SIMFEROPOL, January 13. /TASS/. Crimean Prosecutor Natalya Poklonskaya said Wednesday her white ceremonial general’s jacket had been hand-tailored, but shoulder straps had to be cut by half.

"Both men and women have [clothes] hand-tailored. Each general has his or her shoulder sizes. I was given big shoulder straps, so we cut them by half," Poklonskaya told journalists at a meeting on the occasion of the Russian Press Day.

The Crimean Prosecutor on Tuesday made her first public appearance in a ceremonial white jacket with general’s shoulder straps.

Poklonskaya, along with other officials of the prosecutor’s office, accepted congratulations on the occasion of the Prosecutor’s Office Workers’ Day.

"I wore a white jacket for the first time… It’s a great responsibility. I am proud of wearing it," she told TASS.

Poklonskaya was appointed to the post of Crimea’s prosecutor by the Russian president’s decree of May 2, 2014. In June 2015, she was given the class rank of the State Councilor of Justice, 3rd Class, which is equivalent to the military rank of Major General.

"I am proud of working in the Russian prosecutor’s office.
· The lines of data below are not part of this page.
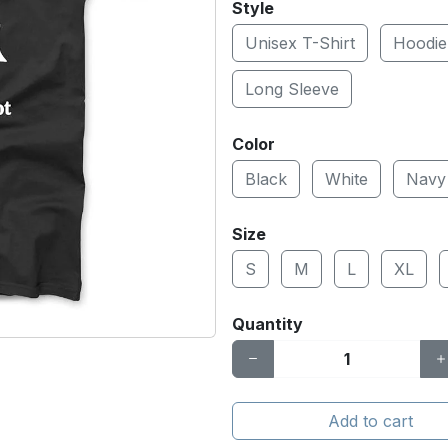
Style
Unisex T-Shirt
Hoodie
Long Sleeve
Color
Black
White
Navy
Size
S
M
L
XL
Quantity
Add to cart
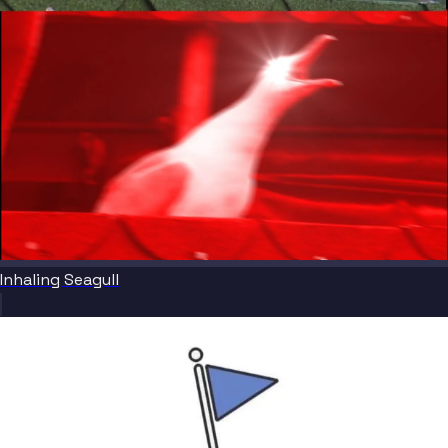
Inhaling Seagull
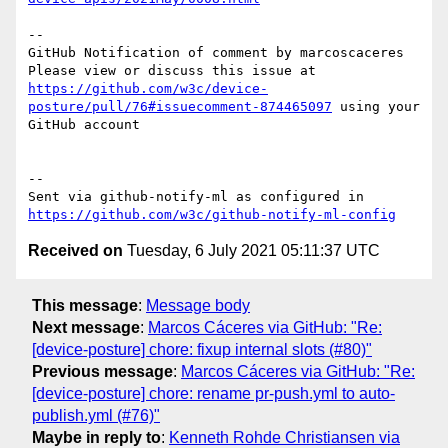
-- 

GitHub Notification of comment by marcoscaceres

Please view or discuss this issue at 
https://github.com/w3c/device-
posture/pull/76#issuecomment-874465097
 using your 
GitHub account

-- 

Sent via github-notify-ml as configured in 
https://github.com/w3c/github-notify-ml-config
Received on
Tuesday, 6 July 2021 05:11:37 UTC
This message
:
Message body
Next message
:
Marcos Cáceres via GitHub: "Re:
[device-posture] chore: fixup internal slots (#80)"
Previous message
:
Marcos Cáceres via GitHub: "Re:
[device-posture] chore: rename pr-push.yml to auto-
publish.yml (#76)"
Maybe in reply to
:
Kenneth Rohde Christiansen via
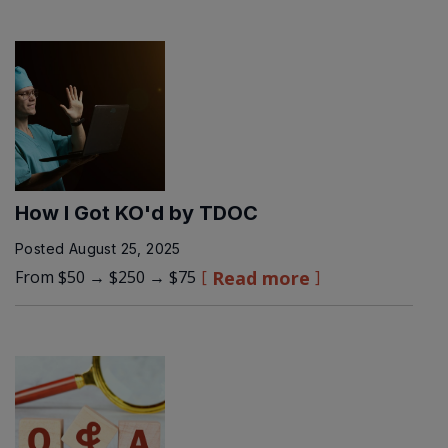
How I Got KO'd by TDOC
Posted
August 25, 2025
From $50 → $250 → $75
Read more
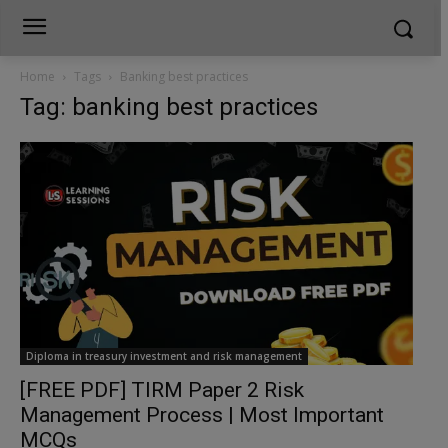
Home
Tags
Banking best practices
Tag: banking best practices
Diploma in treasury investment and risk management
[FREE PDF] TIRM Paper 2 Risk
Management Process | Most Important
MCQs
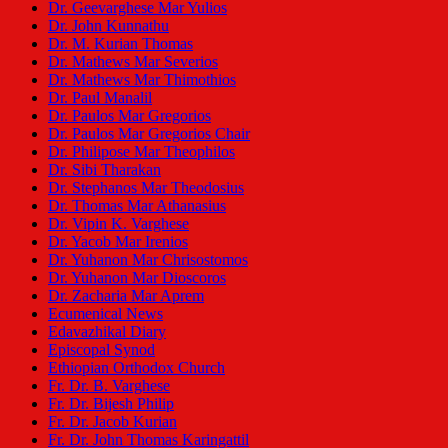
Dr. Geevarghese Mar Yulios
Dr. John Kunnathu
Dr. M. Kurian Thomas
Dr. Mathews Mar Severios
Dr. Mathews Mar Thimothios
Dr. Paul Manalil
Dr. Paulos Mar Gregorios
Dr. Paulos Mar Gregorios Chair
Dr. Philipose Mar Theophilos
Dr. Sibi Tharakan
Dr. Stephanos Mar Theodosius
Dr. Thomas Mar Athanasius
Dr. Vipin K. Varghese
Dr. Yacob Mar Irenios
Dr. Yuhanon Mar Chrisostomos
Dr. Yuhanon Mar Dioscoros
Dr. Zacharia Mar Aprem
Ecumenical News
Edavazhikal Diary
Episcopal Synod
Ethiopian Orthodox Church
Fr. Dr. B. Varghese
Fr. Dr. Bijesh Philip
Fr. Dr. Jacob Kurian
Fr. Dr. John Thomas Karingattil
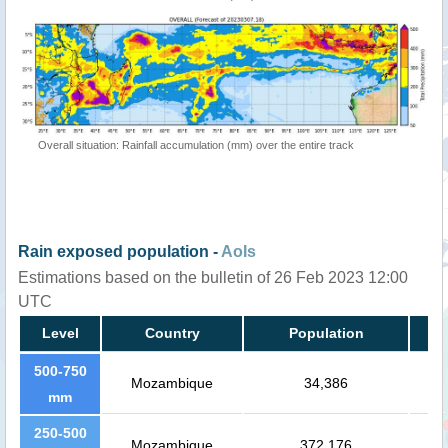
Overall situation: Rainfall accumulation (mm) over the entire track
Rain exposed population -
AoIs
Estimations based on the bulletin of 26 Feb 2023 12:00
UTC
Level
Country
Population
500-750
Mozambique
34,386
mm
250-500
Mozambique
372,176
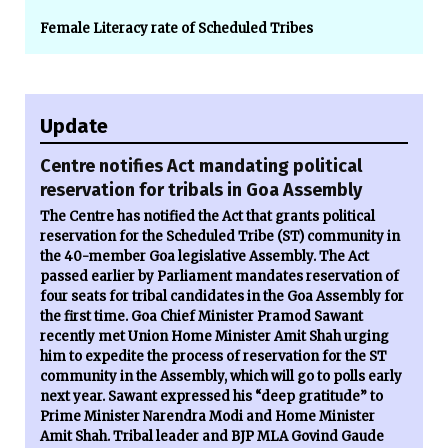
Female Literacy rate of Scheduled Tribes
Update
Centre notifies Act mandating political
reservation for tribals in Goa Assembly
The Centre has notified the Act that grants political
reservation for the Scheduled Tribe (ST) community in
the 40-member Goa legislative Assembly. The Act
passed earlier by Parliament mandates reservation of
four seats for tribal candidates in the Goa Assembly for
the first time. Goa Chief Minister Pramod Sawant
recently met Union Home Minister Amit Shah urging
him to expedite the process of reservation for the ST
community in the Assembly, which will go to polls early
next year. Sawant expressed his “deep gratitude” to
Prime Minister Narendra Modi and Home Minister
Amit Shah. Tribal leader and BJP MLA Govind Gaude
I am proud of having the honor to work with such people. I am proud that I was appointed prosecutor of the Republic of Crimea in 2014. And I will do everything to strengthen our fair name of prosecutor," she said.

Poklonskaya is a native Crimean. She has been working in the prosecutor’s office system since 2012. She became specially popular after her first appearance in front of television cameras as acting prosecutor of the republic in March 2014. Internet videos from her first news conference have several million views.

The Republic of Crimea and Sevastopol, a city with a special status on the Crimean Peninsula, where most residents are Russians, refused to recognize the legitimacy of authorities brought to power amid riots during a coup in Ukraine in February 2014.

Crimea and Sevastopol adopted declarations of independence on March 11, 2014. They held a referendum on March 16, 2014, in which 96.77% of Crimeans and 95.6% of Sevastopol voters chose to secede from Ukraine and join the Russian Federation. Russian President Vladimir Putin signed the reunification deals March 18, 2014.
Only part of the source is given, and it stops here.